It may not sound like the most obvious choice for a children's book but Canberran Krys Saclier's latest release is all about preferential voting.
The children's author and electoral educator's latest book, Vote For Me, is targeted at upper-primary school ages but may prove useful for any adults who are still a little hazy on how the voting system works in Australia.
Paired with illustrations by political cartoonist and illustrator Cathy Wilcox, Vote for Me is the fictional story of the Mount Mayhem School students who decide to elect a student representative after they become fed up with their ugly school uniforms, the healthy food in the tuckshop and the empty sports cupboard.
"I always had the idea in my head for a book that contained a preferential election," Saclier says.

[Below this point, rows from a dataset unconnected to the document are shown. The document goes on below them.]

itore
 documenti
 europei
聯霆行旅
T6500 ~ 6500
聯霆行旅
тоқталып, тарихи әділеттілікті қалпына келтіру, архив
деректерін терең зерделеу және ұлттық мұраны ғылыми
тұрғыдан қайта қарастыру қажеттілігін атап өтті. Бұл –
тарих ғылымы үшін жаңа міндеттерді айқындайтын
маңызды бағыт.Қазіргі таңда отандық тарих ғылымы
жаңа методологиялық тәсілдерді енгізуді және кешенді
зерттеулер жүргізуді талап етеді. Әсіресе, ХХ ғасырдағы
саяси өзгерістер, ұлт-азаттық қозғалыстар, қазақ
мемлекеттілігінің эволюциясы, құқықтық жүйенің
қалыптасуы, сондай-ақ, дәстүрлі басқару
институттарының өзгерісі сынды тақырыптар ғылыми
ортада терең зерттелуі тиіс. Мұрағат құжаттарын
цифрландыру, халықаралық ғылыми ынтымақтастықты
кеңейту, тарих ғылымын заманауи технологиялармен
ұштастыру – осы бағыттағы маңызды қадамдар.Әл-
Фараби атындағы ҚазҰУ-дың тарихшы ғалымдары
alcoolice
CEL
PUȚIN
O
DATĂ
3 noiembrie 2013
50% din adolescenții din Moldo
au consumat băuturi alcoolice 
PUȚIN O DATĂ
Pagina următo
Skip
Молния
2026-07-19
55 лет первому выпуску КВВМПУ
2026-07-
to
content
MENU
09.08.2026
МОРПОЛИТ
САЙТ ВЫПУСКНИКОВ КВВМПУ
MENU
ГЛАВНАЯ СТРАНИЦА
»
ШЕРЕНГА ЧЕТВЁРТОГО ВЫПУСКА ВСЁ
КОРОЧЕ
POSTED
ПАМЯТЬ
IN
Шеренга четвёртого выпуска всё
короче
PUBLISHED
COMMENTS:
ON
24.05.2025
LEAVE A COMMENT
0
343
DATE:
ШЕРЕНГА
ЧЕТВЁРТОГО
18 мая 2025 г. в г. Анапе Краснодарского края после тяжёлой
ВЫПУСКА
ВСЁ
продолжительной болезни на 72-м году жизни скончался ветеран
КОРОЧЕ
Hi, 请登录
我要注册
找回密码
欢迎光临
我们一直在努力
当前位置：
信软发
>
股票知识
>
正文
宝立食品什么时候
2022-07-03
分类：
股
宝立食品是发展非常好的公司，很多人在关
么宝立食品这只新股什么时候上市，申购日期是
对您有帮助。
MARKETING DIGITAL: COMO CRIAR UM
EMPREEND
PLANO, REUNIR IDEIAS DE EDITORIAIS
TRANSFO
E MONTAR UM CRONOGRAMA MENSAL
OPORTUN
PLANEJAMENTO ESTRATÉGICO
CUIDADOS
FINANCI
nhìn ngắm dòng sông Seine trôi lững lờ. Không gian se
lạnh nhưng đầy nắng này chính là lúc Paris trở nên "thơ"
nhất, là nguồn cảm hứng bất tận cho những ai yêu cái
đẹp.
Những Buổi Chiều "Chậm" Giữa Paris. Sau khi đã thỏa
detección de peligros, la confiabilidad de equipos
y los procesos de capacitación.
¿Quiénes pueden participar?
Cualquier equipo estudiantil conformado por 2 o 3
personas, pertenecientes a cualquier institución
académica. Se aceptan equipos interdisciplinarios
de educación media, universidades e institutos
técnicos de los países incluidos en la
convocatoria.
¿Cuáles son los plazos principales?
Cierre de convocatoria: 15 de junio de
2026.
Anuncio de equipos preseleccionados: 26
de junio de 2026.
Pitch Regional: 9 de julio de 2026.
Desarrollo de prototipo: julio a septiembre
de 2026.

"The person who may get the most first preferences doesn't necessarily get elected so you can have a bit of a twist, which is always important in a book, I think.
"I happen to meet, by accident, a publisher called Maryann Ballantyne from Wild Dog Books and they're a really well-regarded independent publisher and she's very well-regarded in children's publishing.
"She had wanted to publish a book that explained preferential voting, so it was sort of one of those serendipitous things that we actually met each other by accident."
For some, the tricky part would be to effectively weave the preferential voting system, as well as the deeper idea of democracy, into a book that would still be engaging.
But for Saclier, it's a topic that she deals with on a daily basis as an electoral educator.
She sees a lot of elections play out with students - although, never with children being elected into power - so she understands how to engage kids in how the process works.
"There's lots of information out there about preferential voting and a lot of educational resources and teachers are doing a brilliant job with this," she says.
"However, I just thought there's nothing that really sort of tells a story. Although there are a few children's books about elections that don't actually go into the process of how preferential voting works, which is reasonably different to the first past the post style that a lot of people are familiar with."
And that could potentially be the reason why the book has already had a great response. As voting is a private matter, it is relatively easy to do it without completely understanding how it works, even as an adult.
"A lot of people probably don't really understand and yet we all have to do it," she says.
"It's compulsory to vote in Australia so we will have to go and vote. But I feel like a lot of us don't actually know why we're numbering the boxes and this books sets it out and in a fun way.
"It's secret voting so no one's going know that you don't know how to do it and no one needs to know, still, if you don't know you just have to kind of quietly read this and it will all been explained."
- Vote for Me, by Krys Saclier. Illustrated by Cathy Wilcox. Wild Dog Books. $24.99.